For example—when I’m feeling down and in need of inspiration, I scour the interweb and bookstores and find that most popular discussions of manifestation involving the Law of Attraction, and creative visualization, and even ceremonial magic just plain fails to inspire me.

Why? Because most just don’t give full enough recognition and permission to how very far off the deep-end of consensus reality I actually have to go (in my own previous experience) to actually make them work.

So I’m here today to affirm for you, dear readers, that in order to perform magic, you really do have to let yourself go rather mad (by societal standards) and jump.

Because you’re reading this on the internet, and the internet loves lists, I have organized what I know to be true about the insanity required for magical effectiveness and how to attain it into seven easily consumable keys, which I now proudly present:

1. Magic is the art of unveiling your true self, which means you have to be willing to become immensely intimate with what’s already present—so much so that you forget to judge against it. 

So here you are. You’re a being full of intense passions and ideals, goals and aspirations, with gorgeous visions of how things could be—and you find yourself in the midst of this mortal, decaying, messy world.

You notice that you and the people close to you are rife with tremendous beauty and also with wounds, fears, neuroses, blocks, limitations, illness—physical and mental disturbances of all flavors.

You notice that the landscape of your world includes lovely sunsets and adorable babies and tender tree limbs bursting forth in spring—and it also includes brutally ugly Big Box retail stores, suicides of great artists, used heroin needles and crack pipes on the sidewalk, children abused by their own families, tired, elderly bag ladies shuffling around with their shopping carts, and perpetual news of war and disaster everywhere.

So what’s your subjective response to the ugliness and rot in your world and in yourself? Do you feel offended, insulted, disgusted by it? Do you want to make it go away as fast as possible so your shining vision can be unsullied?

Well, pretty much all of us do. But that very attitude of taking offense maintains you in a position of practical magic weakness.

Not to alarm you—but thinking in biblical terms, it’s actually a Luciferian position. The proud Light-Bringer, accustomed to the unending effulgence of heaven, refused to humble himself and honor the fleshy mortality of God’s creation, of humankind. In that refusal to bow to the stinky mess that is humanity and the material world, the bright angel Lucifer took himself straight to Hell. And that’s actually what most of us do, all the time.

According to Milton’s classic version of the tale in Paradise Lost, Lucifer got bored in his shimmering infernal palace and so he snuck up into the Garden of Eden, took the form of the serpent, and tricked our primordial parents Eve and Adam into eating the fruit of the Tree of the Knowledge of Good and Evil.

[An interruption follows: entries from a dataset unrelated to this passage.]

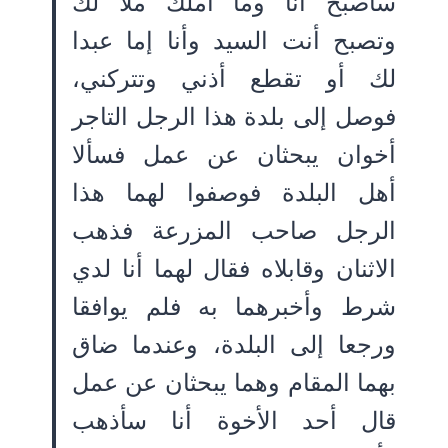
سأصبح أنا وما أملك ملا لك
وتصبح أنت السيد وأنا إما عبدا
لك أو تقطع أذني وتتركني،
فوصل إلى بلدة هذا الرجل التاجر
أخوان يبحثان عن عمل فسألا
أهل البلدة فوصفوا لهما هذا
الرجل صاحب المزرعة فذهب
الاثنان وقابلاه فقال لهما أنا لدي
شرط وأخبرهما به فلم يوافقا
ورجعا إلى البلدة، وعندما ضاق
بهما المقام وهما يبحثان عن عمل
قال أحد الأخوة أنا سأذهب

As soon as they did that, they became aware of their nakedness and became ashamed and hid from God. Their shame arose because they ingested Lucifer’s idealistic point of view—and with it came negative judgment, a taking offense, at their own nakedness, weakness, material sensuality—which they now saw as “evil” or lacking.

And then just as Lucifer banished himself from heaven, Eve and Adam banished themselves from the Garden of Eden (the experience of being alive in a lush, abundant and friendly world) and into the living Hell of having to work for a living, with all the attendant toil and stress that you’re probably very familiar with.

To explain a bit more: this created world of flesh and blood and dirt and shit—and death and birth is a dream, exactly the same as our nighttime dreams, but a bit more solid and slower moving. Lucifer’s outraged insistence is that the dream be full of pure light, but it’s not.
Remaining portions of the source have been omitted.